You are asked to filter the data below and copy every line holding "Progress".

Start of Data in this exercise

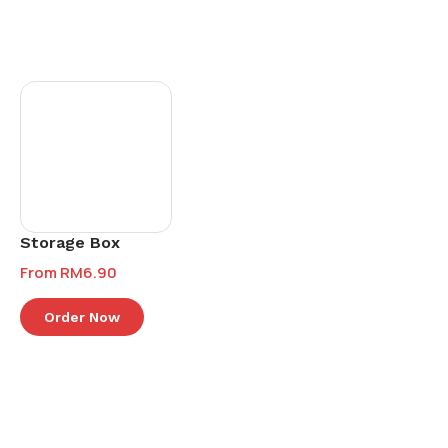
Storage Box
From
RM
6.90
Order Now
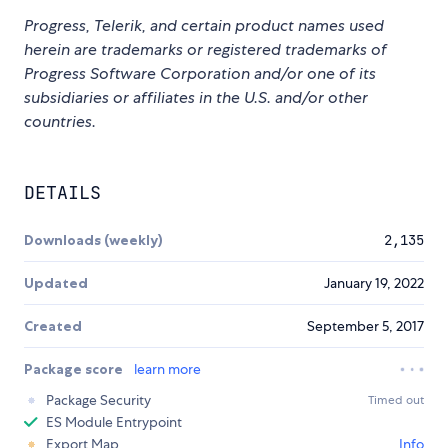
Progress, Telerik, and certain product names used
herein are trademarks or registered trademarks of
Progress Software Corporation and/or one of its
subsidiaries or affiliates in the U.S. and/or other
countries.
DETAILS
Downloads (weekly)
2,135
Updated
January 19, 2022
Created
September 5, 2017
Package score
learn more
Package Security
Timed out
ES Module Entrypoint
Export Map
Info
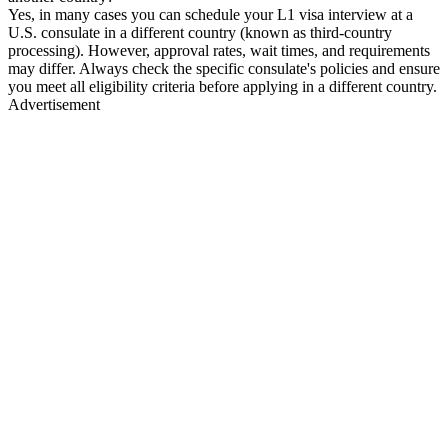
Yes, in many cases you can schedule your L1 visa interview at a
U.S. consulate in a different country (known as third-country
processing). However, approval rates, wait times, and requirements
may differ. Always check the specific consulate's policies and ensure
you meet all eligibility criteria before applying in a different country.
Advertisement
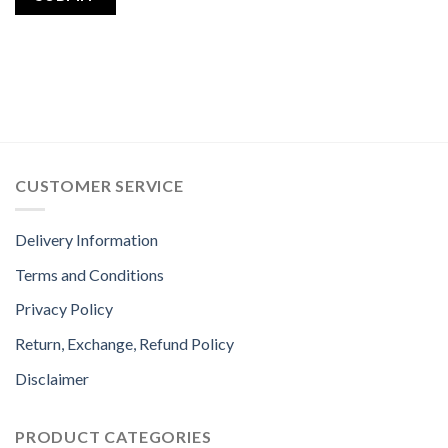
CUSTOMER SERVICE
Delivery Information
Terms and Conditions
Privacy Policy
Return, Exchange, Refund Policy
Disclaimer
PRODUCT CATEGORIES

End of Data in this exercise

● Response area:
Progress, Telerik, and certain product names used
Progress Software Corporation and/or one of its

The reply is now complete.